他の利用者とのコミュニケーションもとれず、一人ポツンとしているだけ。
又、手引誘導に不安がある。
当事業者のサービス主任に利用者の声として報告
視覚障害者への対応、歩行介助の障害教育を受けてもらうことを提案
事業所として、すぐに対応され、視覚障害者の日常生活上の困ることや不安について話を聞かれた後、アイマスク体験で食事、排泄、歩行介助技術講習を受講された。
身体障害者福祉センターと連絡をとり、講師派遣等積極的に動かれた。
その後、本人からは、いろいろな場面で声かけが徹底し、誘導もスムーズにしてもらえるようになった。他の利用者とも会話ができるようになり、ここに来るのが楽しくなりました。
障害のある方への対応は、障害の種類や程度によって違いがあり、その専門分野の支援技術を学ぶ機会は大切であると感じた。

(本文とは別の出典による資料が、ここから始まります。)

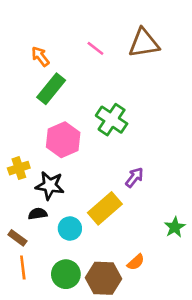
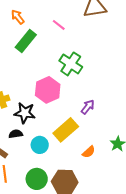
pink line: (95, 48) -> (59, 25), moved
pink hexagon: (63, 140) -> (48, 90), moved
orange semicircle: (136, 262) -> (89, 152), moved

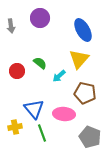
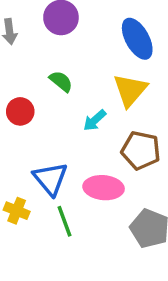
green semicircle: (40, 63) -> (61, 81), moved
yellow cross: (15, 127) -> (17, 211), turned 32

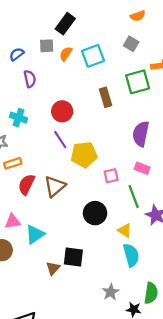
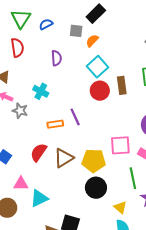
blue semicircle: (17, 54) -> (46, 24), moved
cyan square: (93, 56) -> (98, 67), moved, turned -30
red circle: (62, 111) -> (100, 91), moved
yellow pentagon: (84, 155) -> (94, 161), moved
orange rectangle: (13, 163) -> (55, 124), moved
pink square: (111, 176) -> (120, 145), moved, size x1.5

介護相談員としての業務が適切に行われ、かつ事業所も介護相談員業務を理解して自分たちのサービス改善をすすめた、介護相談員活動のモデルのような内容の報告である。
視覚障害、特に高齢になってからの視覚障害の場合は、周囲の状況を把握したりすることに不安は強く、行動も萎縮しがちになる。
そのため、自ら行動制限してしまうことにもなりかねないことに、気をつけなければならない。介護という場面においては、ややもするとサービスに対する受け身と思われがちであるが、自ら行動しなければ自立支援のサービス利用ということにはつながらない。
視覚障害者と共に行動するときや行動を促すときには、言葉かけがとても大切であることは知識として持っていても、具体的にどのようにすればよいのか分からない人が多い。
介護に関わる専門職は障害についての教育は受けているとはいっても、接する機会が少ないと、具体的対応に結びつきにくいということもある。
「○時の方向にありますよ」とか「○段の階段を降りますよ」、「○メートル程度、前にまっすぐ進みますよ」などの他にも、複数人が話しかけるときなどには、「○○です」と初めに名前を名乗って位置関係なども含めて把握してもらうようにすると、誰が何を話しているか理解できるとか、いろいろあるが、大切なことは、利用者が安心して行動できるように配慮することである。
介護サービスにあたって、多職種協働・連携とか地域資源の活用ということはよくいわれるが、それぞれのサービス事業所内での自己完結で何とかできないかと考えがちになるところ、この事業所では身体障害者に関する専門機関とつながり、改善に結びつけたことはとても大切なことである。そのきっかけが介護相談員であったことは、大きな意味があったといえる。